Il tecnico ha sottolineato l’importanza di avere tempo per trasmettere alla squadra i propri principi di gioco e costruire meccanismi destinati a diventare più efficaci con il passare delle settimane.
UNA SQUADRA ANCORA DA COSTRUIRE - Il lavoro quotidiano è concentrato soprattutto sulla qualità del possesso palla, sulle distanze tra i reparti e sulla capacità di aggredire gli avversari. Sarri sta cercando di portare all’Atalanta il proprio calcio, fatto di costruzione dal basso, combinazioni rapide e ricerca degli spazi. Il processo richiede tempo e le prossime partite saranno importanti per capire quanto rapidamente la squadra riuscirà ad assimilare le nuove idee.
IL RITORNO DEGLI ATTACCANTI - Uno degli aspetti sui quali l’allenatore sta lavorando maggiormente riguarda il reparto offensivo. Scamacca rappresenta un elemento centrale del progetto e la sua continuità fisica potrebbe diventare determinante. Dopo le difficoltà degli ultimi anni, l’attaccante vuole ritrovare la condizione e la regolarità necessarie per essere protagonista. De Ketelaere, invece, può essere utilizzato in una posizione più avanzata, dove le sue qualità tecniche possono diventare maggiormente decisive.

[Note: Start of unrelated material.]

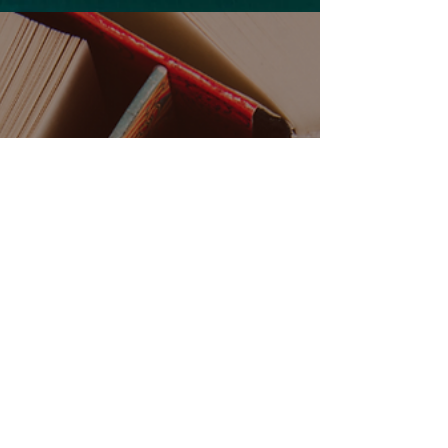
Release Radar, featuring the hottest new
romance books coming this month.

L’OBIETTIVO È LA CRESCITA - L’Atalanta non vuole limitarsi a inseguire il risultato della singola partita. Il progetto tecnico punta alla costruzione di una squadra competitiva e riconoscibile. La trasferta contro la Juventus arriva quindi in un momento importante: oltre ai tre punti, la sfida potrà offrire indicazioni sulla crescita del gruppo e sull’efficacia del nuovo sistema di gioco.